▸ **BRIEF**: Each line in the entries below that holds the string "peut" must be copied.

▸ **RECORDS FOR THIS EXERCISE**:

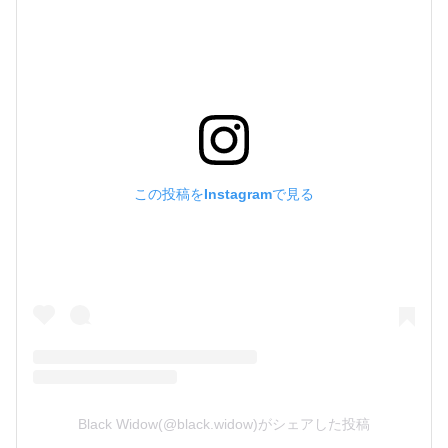
この投稿をInstagramで見る
Black Widow(@black.widow)がシェアした投稿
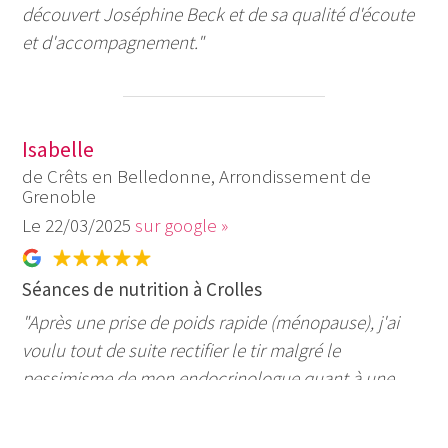
découvert Joséphine Beck et de sa qualité d'écoute
et d'accompagnement."
Isabelle
de Crêts en Belledonne, Arrondissement de
Grenoble
22/03/2025
sur google »
Séances de nutrition à Crolles
"Après une prise de poids rapide (ménopause), j'ai
voulu tout de suite rectifier le tir malgré le
pessimisme de mon endocrinologue quant à une
perte de poids à plus de 52 ans. Je savais plus ou
moins quoi faire mais j'ai eu besoin de prendre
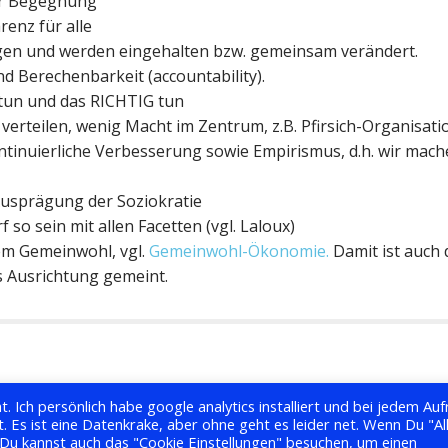
der Begegnung
enz für alle
ungen und werden eingehalten bzw. gemeinsam verändert.
d Berechenbarkeit (accountability).
E tun und das RICHTIG tun
erteilen, wenig Macht im Zentrum, z.B. Pfirsich-Organisati
tinuierliche Verbesserung sowie Empirismus, d.h. wir mac
e Ausprägung der Soziokratie
 so sein mit allen Facetten (vgl. Laloux)
em Gemeinwohl, vgl.
Gemeinwohl-Ökonomie.
Damit ist auch 
s Ausrichtung gemeint.
. Ich persönlich habe google analytics installiert und bei jedem Auf
Es ist eine Datenkrake, aber ohne geht es leider net. Wenn Du "Al
 Du kannst auch das "Cookie Einstellungen" besuchen, um einen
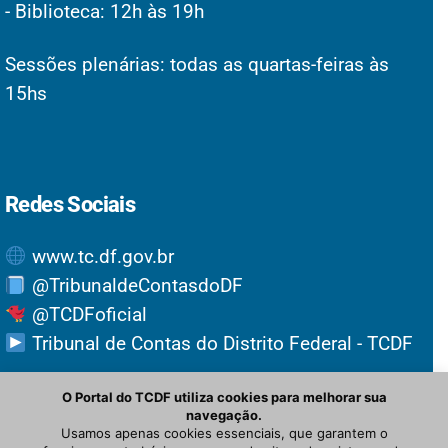
- Biblioteca: 12h às 19h
Sessões plenárias: todas as quartas-feiras às
15hs
Redes Sociais
www.tc.df.gov.br
@TribunaldeContasdoDF
@TCDFoficial
Tribunal de Contas do Distrito Federal - TCDF
O Portal do TCDF utiliza cookies para melhorar sua
navegação.
Usamos apenas cookies essenciais, que garantem o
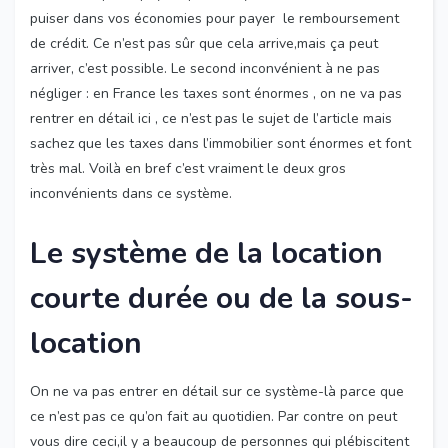
puiser dans vos économies pour payer le remboursement
de crédit. Ce n’est pas sûr que cela arrive,mais ça peut
arriver, c’est possible. Le second inconvénient à ne pas
négliger : en France les taxes sont énormes , on ne va pas
rentrer en détail ici , ce n’est pas le sujet de l’article mais
sachez que les taxes dans l’immobilier sont énormes et font
très mal. Voilà en bref c’est vraiment le deux gros
inconvénients dans ce système.
Le système de la location
courte durée ou de la sous-
location
On ne va pas entrer en détail sur ce système-là parce que
ce n’est pas ce qu’on fait au quotidien. Par contre on peut
vous dire ceci,il y a beaucoup de personnes qui plébiscitent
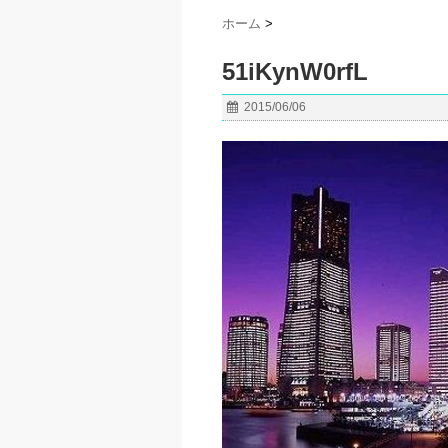
ホーム
>
51iKynW0rfL
2015/06/06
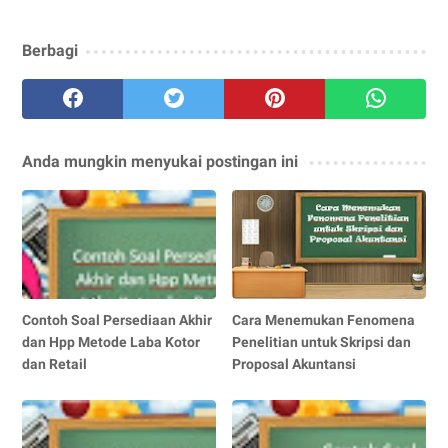
Berbagi
Anda mungkin menyukai postingan ini
Contoh Soal Persediaan Akhir
Cara Menemukan Fenomena
dan Hpp Metode Laba Kotor
Penelitian untuk Skripsi dan
dan Retail
Proposal Akuntansi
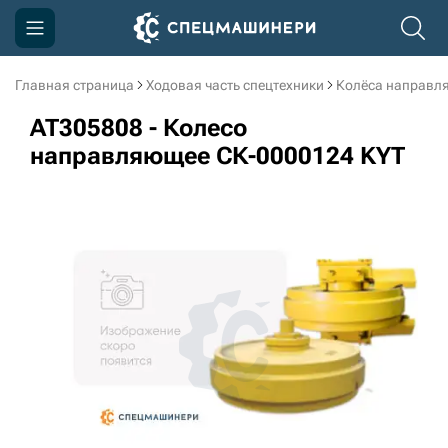
Главная страница
Ходовая часть спецтехники
Колёса направл
Компания
AT305808 - Колесо
Акции
направляющее СК-0000124 KYT
Доставка и оплата
Информация
Контакты
3D тур по производству
3D тур по складам
sksale@skdst.ru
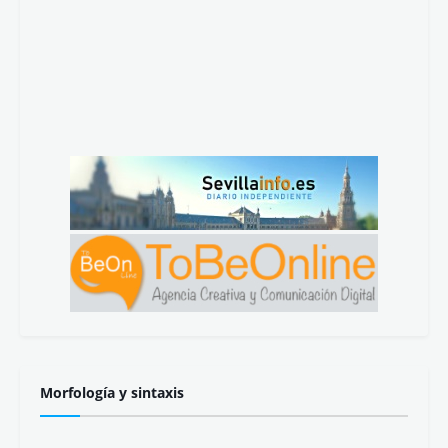
Morfología y sintaxis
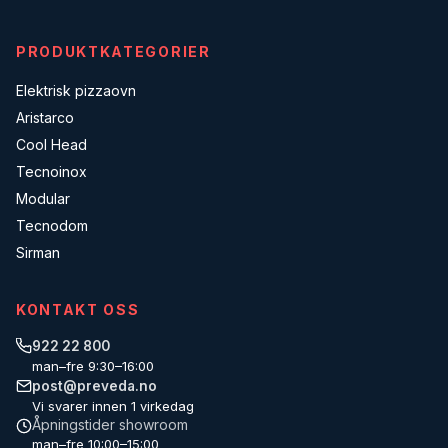
PRODUKTKATEGORIER
Elektrisk pizzaovn
Aristarco
Cool Head
Tecnoinox
Modular
Tecnodom
Sirman
KONTAKT OSS
922 22 800
man–fre 9:30–16:00
post@preveda.no
Vi svarer innen 1 virkedag
Åpningstider showroom
man–fre 10:00–15:00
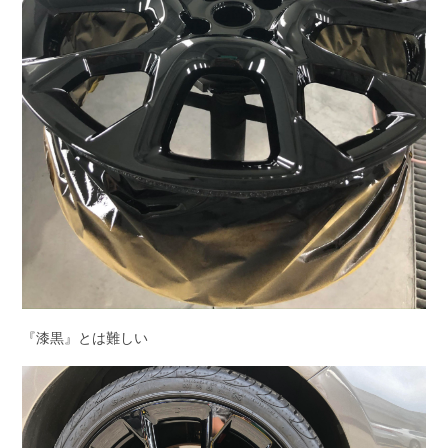
『漆黒』とは難しい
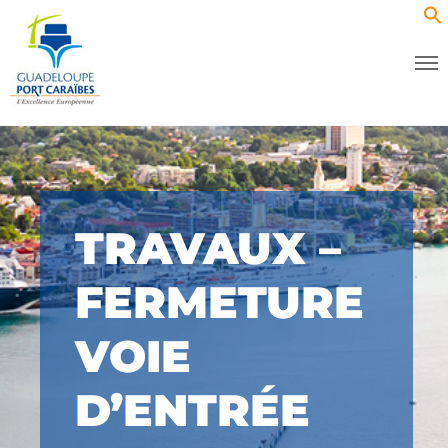
TRAVAUX –
FERMETURE
VOIE
D’ENTRÉE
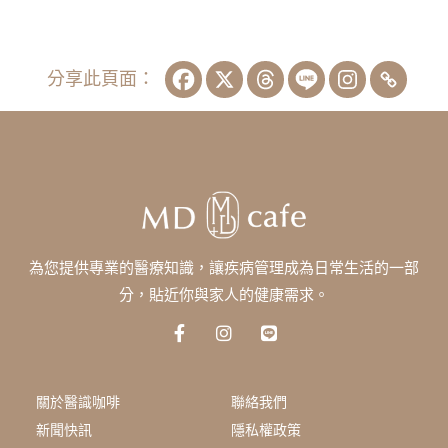
分享此頁面：
為您提供專業的醫療知識，讓疾病管理成為日常生活的一部
分，貼近你與家人的健康需求。
F
I
L
a
n
i
c
s
n
e
t
e
b
a
關於醫識咖啡
聯絡我們
o
g
新聞快訊
隱私權政策
o
r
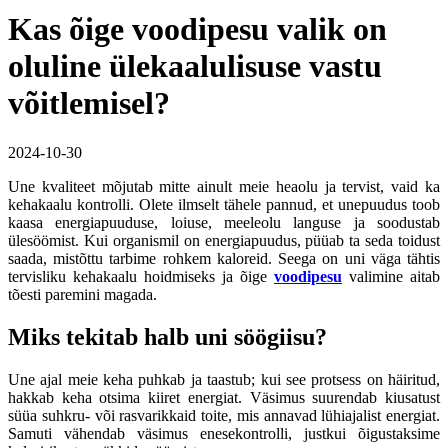
Kas õige voodipesu valik on
oluline ülekaalulisuse vastu
võitlemisel?
2024-10-30
Une kvaliteet mõjutab mitte ainult meie heaolu ja tervist, vaid ka
kehakaalu kontrolli. Olete ilmselt tähele pannud, et unepuudus toob
kaasa energiapuuduse, loiuse, meeleolu languse ja soodustab
ülesöömist. Kui organismil on energiapuudus, püüab ta seda toidust
saada, mistõttu tarbime rohkem kaloreid. Seega on uni väga tähtis
tervisliku kehakaalu hoidmiseks ja õige
voodipesu
valimine aitab
tõesti paremini magada.
Miks tekitab halb uni söögiisu?
Une ajal meie keha puhkab ja taastub; kui see protsess on häiritud,
hakkab keha otsima kiiret energiat. Väsimus suurendab kiusatust
süüa suhkru- või rasvarikkaid toite, mis annavad lühiajalist energiat.
Samuti vähendab väsimus enesekontrolli, justkui õigustaksime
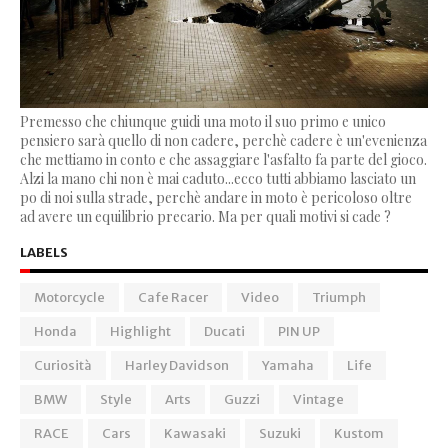
Premesso che chiunque guidi una moto il suo primo e unico
pensiero sarà quello di non cadere, perchè cadere è un'evenienza
che mettiamo in conto e che assaggiare l'asfalto fa parte del gioco.
Alzi la mano chi non è mai caduto...ecco tutti abbiamo lasciato un
po di noi sulla strade, perchè andare in moto è pericoloso oltre
ad avere un equilibrio precario. Ma per quali motivi si cade ?
LABELS
Motorcycle
Cafe Racer
Video
Triumph
Honda
Highlight
Ducati
PIN UP
Curiosità
Harley Davidson
Yamaha
Life
BMW
Style
Arts
Guzzi
Vintage
RACE
Cars
Kawasaki
Suzuki
Kustom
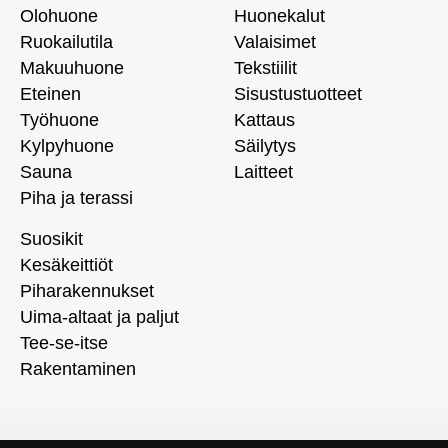
Olohuone
Huonekalut
Ruokailutila
Valaisimet
Makuuhuone
Tekstiilit
Eteinen
Sisustustuotteet
Työhuone
Kattaus
Kylpyhuone
Säilytys
Sauna
Laitteet
Piha ja terassi
Suosikit
Kesäkeittiöt
Piharakennukset
Uima-altaat ja paljut
Tee-se-itse
Rakentaminen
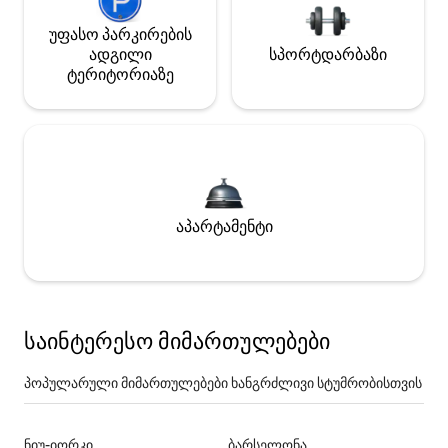
უფასო პარკირების
ადგილი
სპორტდარბაზი
ტერიტორიაზე
აპარტამენტი
საინტერესო მიმართულებები
პოპულარული მიმართულებები ხანგრძლივი სტუმრობისთვის
ნიუ-იორკი
ბარსელონა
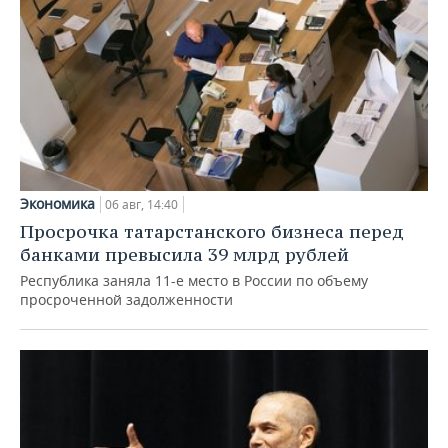
Экономика
06 авг, 14:40
Просрочка татарстанского бизнеса перед
банками превысила 39 млрд рублей
Республика заняла 11-е место в России по объему
просроченной задолженности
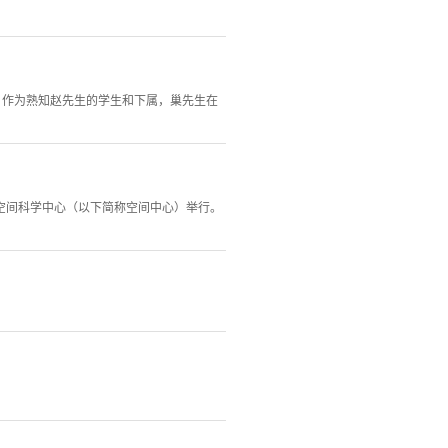
记。作为熟知赵先生的学生和下属，巢先生在
家空间科学中心（以下简称空间中心）举行。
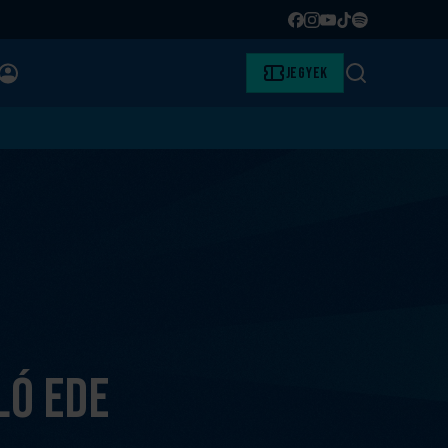
Facebook
Instagram
YouTube
TikTok
Spotify
BELÉPÉS
Jegyek
Keresés
ló Ede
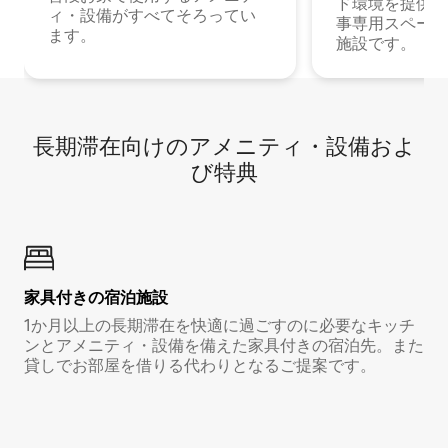
ド環境を提供する
ィ・設備がすべてそろってい
事専用スペース
ます。
施設です。
長期滞在向け⁠のア⁠メ⁠ニ⁠テ⁠ィ⁠・設⁠備⁠およ
び特⁠典
家具付き⁠の宿⁠泊⁠施⁠設
1か月以上の長期滞在を快適に過ごすのに必要なキッチ
ンとアメニティ・設備を備えた家具付きの宿泊先。また
貸しでお部屋を借りる代わりとなるご提案です。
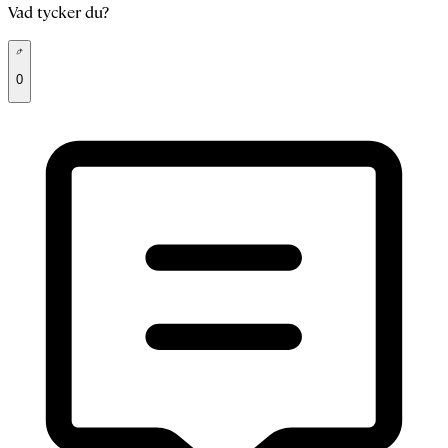
Vad tycker du?
0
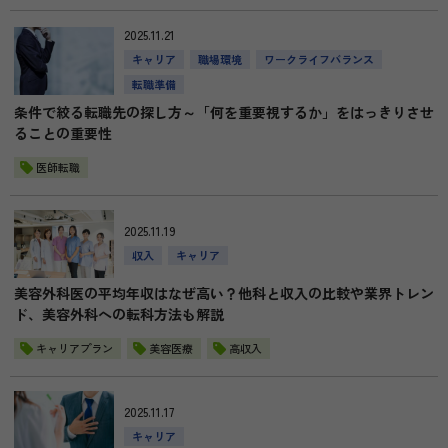
2025.11.21
キャリア
職場環境
ワークライフバランス
転職準備
条件で絞る転職先の探し方～「何を重要視するか」をはっきりさせ
ることの重要性
医師転職
2025.11.19
収入
キャリア
美容外科医の平均年収はなぜ高い？他科と収入の比較や業界トレン
ド、美容外科への転科方法も解説
キャリアプラン
美容医療
高収入
2025.11.17
キャリア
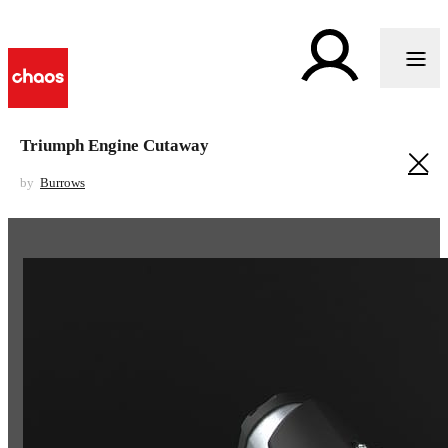
Triumph Engine Cutaway
by
Burrows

▸ **TASK OUTPUT**:
de crédit. Ce n’est pas sûr que cela arrive,mais ça peut
ce n’est pas ce qu’on fait au quotidien. Par contre on peut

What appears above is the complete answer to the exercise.